Next stand call a double that flees from the dogs! Darn!

Next stand we set up and call in a double that ultimately gets downwind before the dogs can see them. They are about 300 yards and just poking their heads out of the tall weeds. Mistake!! Ashley is a great shot and the Rock River sends one to the chest of a nice coyote.

It is now 10:30 a.m. and it is time to get Caleb and Ashley back to our house so they can get ready to go home. Kind of bitter sweet but I know they got babies at home that miss them.

All in all, we make 17 stands and call in 22 coyotes! We shoot 6 and if for not wanting to get dog work on camera, could have killed 10 more at least. There are a lot of stands I didn't mention due to not a lot of excitement. Just a lot of coyotes coming to the stands and not working the dogs.

Caleb was running the call, I was running the camera and April, Ashley, and Richard were manning the rifles. 5 people on every stand and 2 dogs. We broke every rule for what is the norm to kill a coyote. But then again, that is how we roll at KoolAid.lol.

I would like to give props to Caleb. With him running the foxpro, we had 3 or 4 dry stands all weekend!!! His new dog, Chip, is a beast of a coyote dog. My poor dog had heck hanging with him, but did his best.lol. The more they worked together, the better they got along.

I would also like to give huge thanks to Richard for the invite!! He was a gracious and very knowledgeable hunter and guide for us!!!

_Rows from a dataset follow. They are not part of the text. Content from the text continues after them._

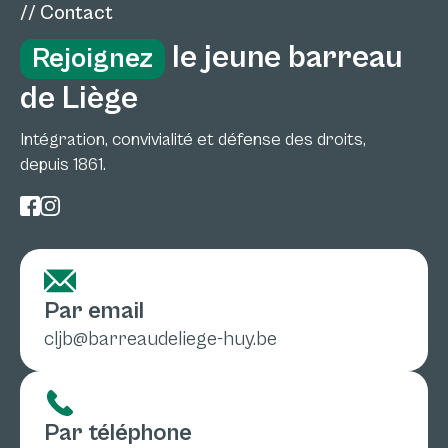
// Contact
le jeune barreau
Rejoignez
de Liège
Intégration, convivialité et défense des droits,
depuis 1861.
Par email
cljb@barreaudeliege-huy.be
Par téléphone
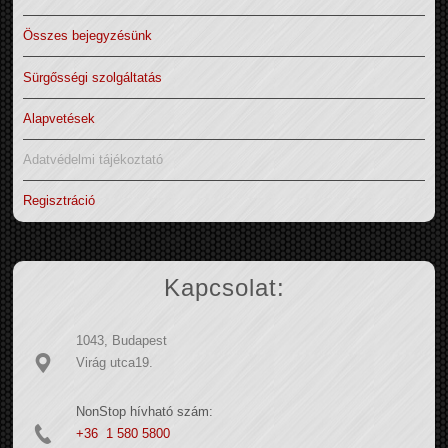
Összes bejegyzésünk
Sürgősségi szolgáltatás
Alapvetések
Adatvédelmi tájékoztató
Regisztráció
Kapcsolat:
1043, Budapest
Virág utca19.
NonStop hívható szám:
+36 1 580 5800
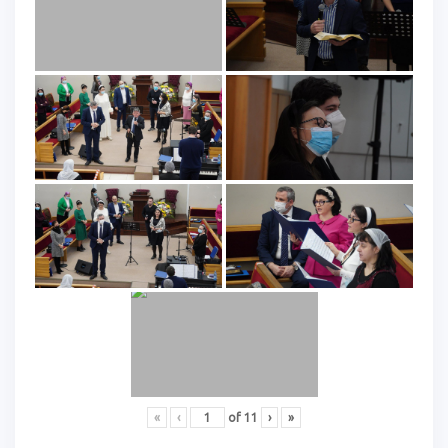
«
‹
of
11
›
»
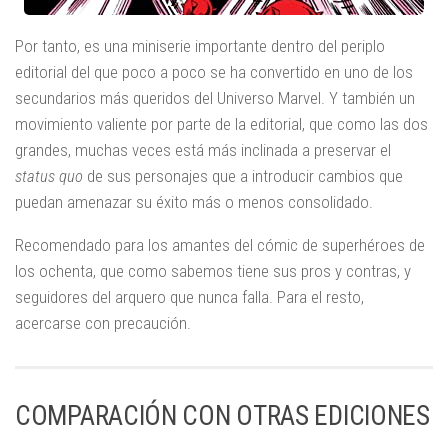
Por tanto, es una miniserie importante dentro del periplo
editorial del que poco a poco se ha convertido en uno de los
secundarios más queridos del Universo Marvel. Y también un
movimiento valiente por parte de la editorial, que como las dos
grandes, muchas veces está más inclinada a preservar el
status quo
de sus personajes que a introducir cambios que
puedan amenazar su éxito más o menos consolidado.
Recomendado para los amantes del cómic de superhéroes de
los ochenta, que como sabemos tiene sus pros y contras, y
seguidores del arquero que nunca falla. Para el resto,
acercarse con precaución.
COMPARACIÓN CON OTRAS EDICIONES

And to the ladies, you girls can hunt with the best of them!! Great shots and great instincts. And stone cold killers!

I am proud to be in this group of elite hunters. Too bad all of KoolAid couldn't have made it out, but we will get a weekend put together soon.

Sorry for the long post but I tried to put it all on one so I don't have alot of different posts.

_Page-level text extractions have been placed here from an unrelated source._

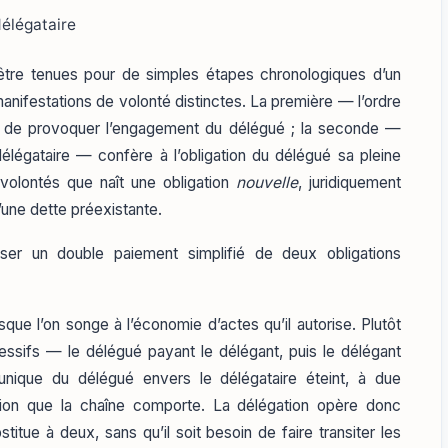
élégataire
re tenues pour de simples étapes chronologiques d’un
nifestations de volonté distinctes. La première — l’ordre
 de provoquer l’engagement du délégué ; la seconde —
élégataire — confère à l’obligation du délégué sa pleine
 volontés que naît une obligation
nouvelle
, juridiquement
une dette préexistante.
liser un double paiement simplifié de deux obligations
e l’on songe à l’économie d’actes qu’il autorise. Plutôt
sifs — le délégué payant le délégant, puis le délégant
unique du délégué envers le délégataire éteint, à due
ation que la chaîne comporte. La délégation opère donc
itue à deux, sans qu’il soit besoin de faire transiter les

Here are some videos from of a few of the stands where the coyotes worked the dogs. Enjoy.


----------



## Caleb Wilson (Aug 10, 2012)

It was great to finally meet you and April. Richard was a great host as well and is a pretty good guy. It was even awesomer hunting with yall. We had a heck of a time and made some wonderful memories and life long friends. We will be back before ya know it.


----------



## jglynn (Aug 2, 2012)

come back anytime!!!we r waiting!


----------



## Rick Howard (Feb 25, 2012)

Sounds like a dream! Nice write up!


----------



## jglynn (Aug 2, 2012)

im not much of a writer, i did the best i could.haha


----------



## glenway (Mar 27, 2011)

I love it when the yotes get a taste of their own medicine. Thanks so much.


----------



## Rick Howard (Feb 25, 2012)

SG I did not read condone fighting..... I read defending itself. Despite these folks best efforts, there is bound to be some confrontation between dog and coyote. I know these fellas are not going out and trying to put there dogs in a fight. The goal is to work the coyote back to the hunters with little or no contact.


----------



## jglynn (Aug 2, 2012)

those poor coyotes! 4 on 1. they were really in harms way.lol. if you watch a little more closley, the coyotes were the aggressor 99% of the time.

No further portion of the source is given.